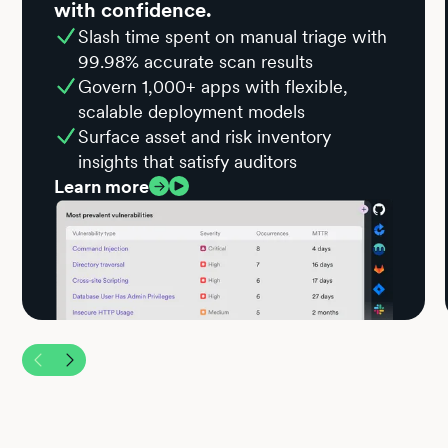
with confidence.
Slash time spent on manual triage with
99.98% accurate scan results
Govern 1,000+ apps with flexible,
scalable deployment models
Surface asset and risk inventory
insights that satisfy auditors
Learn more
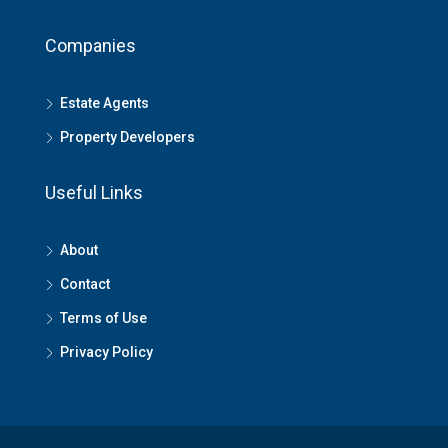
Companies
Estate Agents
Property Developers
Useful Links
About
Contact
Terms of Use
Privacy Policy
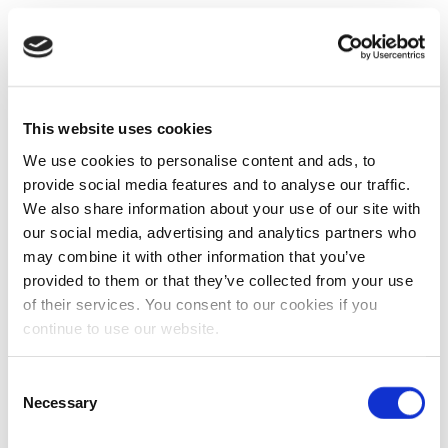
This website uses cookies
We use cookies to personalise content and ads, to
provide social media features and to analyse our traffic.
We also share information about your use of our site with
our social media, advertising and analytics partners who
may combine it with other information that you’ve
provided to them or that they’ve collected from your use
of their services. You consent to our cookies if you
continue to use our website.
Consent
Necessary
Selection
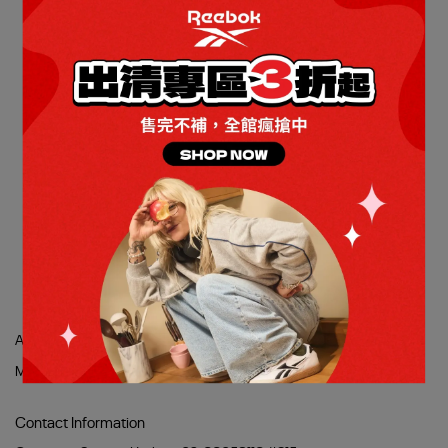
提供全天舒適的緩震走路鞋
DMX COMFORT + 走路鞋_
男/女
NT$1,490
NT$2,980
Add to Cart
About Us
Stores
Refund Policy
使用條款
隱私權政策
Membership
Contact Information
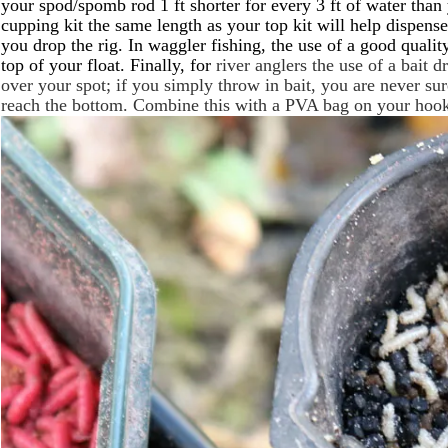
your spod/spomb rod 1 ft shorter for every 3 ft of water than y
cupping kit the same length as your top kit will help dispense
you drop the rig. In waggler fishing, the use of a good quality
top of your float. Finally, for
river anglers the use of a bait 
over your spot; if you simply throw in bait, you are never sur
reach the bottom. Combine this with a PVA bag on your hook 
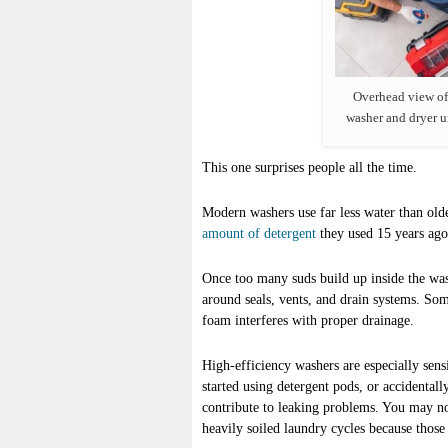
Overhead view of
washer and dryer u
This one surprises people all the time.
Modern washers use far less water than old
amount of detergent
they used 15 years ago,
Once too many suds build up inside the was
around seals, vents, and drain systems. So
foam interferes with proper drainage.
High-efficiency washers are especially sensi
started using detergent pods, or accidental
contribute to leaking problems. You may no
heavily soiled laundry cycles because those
--
* **Required work**: Pictures excluded, set down all the entries exactly.

* **The completed task**:
with confidence.
Slash time spent on manual triage with
99.98% accurate scan results
Govern 1,000+ apps with flexible,
scalable deployment models
Surface asset and risk inventory
insights that satisfy auditors
Learn more
Companies
Estate Agents
Property Developers
Useful Links
About
Contact
Terms of Use
Privacy Policy
This website uses cookies
We use cookies to personalise content and ads, to
provide social media features and to analyse our traffic.
We also share information about your use of our site with
our social media, advertising and analytics partners who
may combine it with other information that you’ve
provided to them or that they’ve collected from your use
of their services. You consent to our cookies if you
continue to use our website.
Consent
Necessary
Selection
提供全天舒適的緩震走路鞋
DMX COMFORT + 走路鞋_
男/女
NT$1,490
NT$2,980
Add to Cart
About Us
Stores
Refund Policy
使用條款
隱私權政策
Membership
Contact Information
your spod/spomb rod 1 ft shorter for every 3 ft of water than y
cupping kit the same length as your top kit will help dispense
you drop the rig. In waggler fishing, the use of a good quality
top of your float. Finally, for
river anglers the use of a bait 
over your spot; if you simply throw in bait, you are never sur
reach the bottom. Combine this with a PVA bag on your hook 
Overhead view of
washer and dryer u
This one surprises people all the time.
Modern washers use far less water than old
amount of detergent
they used 15 years ago,
Once too many suds build up inside the was
around seals, vents, and drain systems. So
foam interferes with proper drainage.
High-efficiency washers are especially sensi
started using detergent pods, or accidental
contribute to leaking problems. You may no
heavily soiled laundry cycles because those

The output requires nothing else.